Escrevo porque vi agora uma foto de capa da Folha de São Paulo de hoje. A senhora Monica Cardoso, num flagrante pungente, chora de forma dolorida e desesperançada e no seu chorar expressa a dor de todas as perdas e o desamparo dos desvalidos que, como ela, perderam tudo. Teve que sair de sua casa para sobreviver. A sua dor foi o preço que pagou para sobrevivência. Centenas de outras pessoas não tiveram a escolha e pereceram.

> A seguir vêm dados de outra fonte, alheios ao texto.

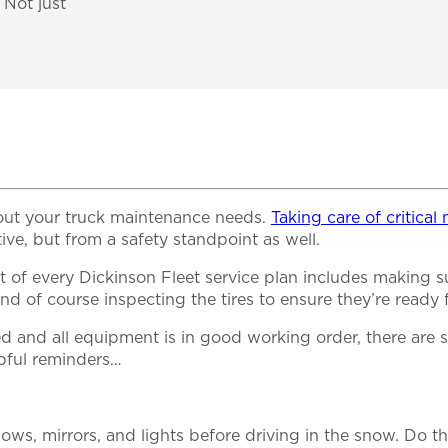
 Not just
out your truck maintenance needs.
Taking care of critica
tive, but from a safety standpoint as well.
of every Dickinson Fleet service plan includes making sure
 and of course inspecting the tires to ensure they’re ready
d and all equipment is in good working order, there are 
lpful reminders…
ndows, mirrors, and lights before driving in the snow. Do t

O fotógrafo que fez o flagrante é um artista e transformou em realidade o dizer de que uma imagem fala mais do que mil palavras. No mesmo jornal tem a notícia de que o governo do Estado do Rio de Janeiro tinha estudos que alertavam para os perigos da região serrana, em situações de cheia. Portanto, a incúria dos governantes está mais do que demonstrada. O estudo referido tem dois anos. Nada foi feito pelos que tinham a responsabilidade de fazer alguma coisa, de velar pela vida dos que estavam expostos e ignoravam os perigos. Vidas interrompidas e projetos de existência foram frustrados, como o da sofrida Monica Cardoso. São crimes infames pelos quais as autoridades constituídas deveriam responder em juízo. Bem sei que nada será feito e tudo será oficialmente creditado a catástrofes naturais.

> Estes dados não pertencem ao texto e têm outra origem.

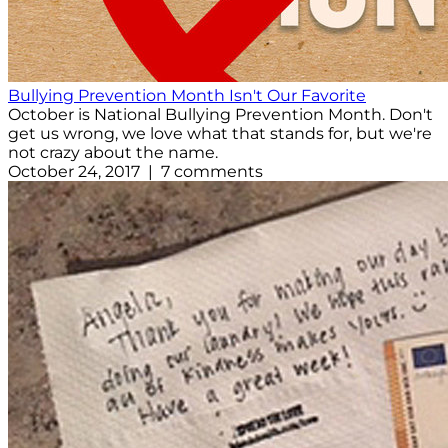
Bullying Prevention Month Isn't Our Favorite
October is National Bullying Prevention Month. Don't
get us wrong, we love what that stands for, but we're
not crazy about the name.
October 24, 2017 | 7 comments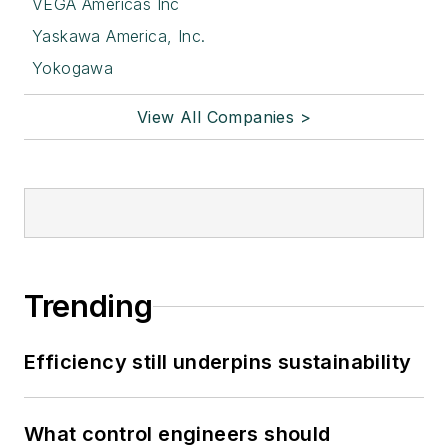
VEGA Americas Inc
Yaskawa America, Inc.
Yokogawa
View All Companies >
Trending
Efficiency still underpins sustainability
What control engineers should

Sei muito bem da dor da perda da casa de Monica Cardoso. Quando menino nossa casa sofreu um desastre – uma viga do quarto do meu pai rompeu-se e por muito pouco não nos matou a todos, meu pai, minha mãe, meus três irmãos e eu. Ali eu descobri, menino de tudo ainda, o sentido da casa – do lar – na existência das pessoas. Levamos meses para recuperar o que perdemos, na verdade anos, ajudados por parentes dadivosos e por amigos. No dia do evento eu soube o que é o desamparo supremo: o mesmo que vi no rosto de Monica Cardoso vi no rosto sofrido da minha mãe. A casa era tudo que tínhamos e nela estava tudo que tínhamos. Ao menos me consola o fato de que nosso infortúnio não tinha como ser evitado. Mas Monica Cardoso, não: todos sabemos que os ineptos governantes tiveram todo tempo para agir e nada fizeram de forma preventiva. São homicidas. Mais que homicidas, ceifadores do futuro dos sobreviventes. Uma dor como essa é irreparável e ficará marcada de forma indelével, para sempre, no coração dos que a sofreram.
Minha tarefa é dizer isso, que sua dor, Monica Cardoso, era evitável. Que esses criminosos que nos governam nada fizeram para prevenir o desastre. Que eles são culpados, mesmo que a Justiça sequer venha a se pronunciar. São culpados diante do tribunal de nossas consciências e culpados diante de Deus e sua culpa é imperdoável e imprescritível. Se eu pudesse eu gostaria de ajudá-la, mas nem a conheço. Gostaria de ajudá-la como ajudaram a mim e a minha família em nosso infortúnio. Mas nem sei onde você fica e onde vai morar. Então lhe dedico a minha oração. Acredite, não é pouco nesses tempos sombrios de ateísmo. E lhe dedico este artigo, o meu desabafo acusador, de dedo em riste, diante dos grandes criminosos que são os nossos governantes.